* Required work *
The task calls for each record to be given again unchanged, minus any pictures.

* Data under study *
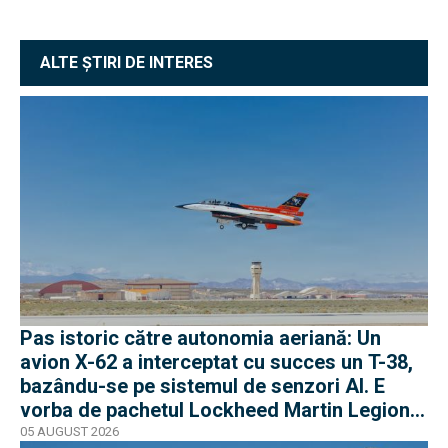
ALTE ȘTIRI DE INTERES
Pas istoric către autonomia aeriană: Un
avion X-62 a interceptat cu succes un T-38,
bazându-se pe sistemul de senzori AI. E
vorba de pachetul Lockheed Martin Legion
Pod
05 AUGUST 2026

* Answer to the problem *
ALTE ȘTIRI DE INTERES
Pas istoric către autonomia aeriană: Un
avion X-62 a interceptat cu succes un T-38,
bazându-se pe sistemul de senzori AI. E
vorba de pachetul Lockheed Martin Legion
Pod
05 AUGUST 2026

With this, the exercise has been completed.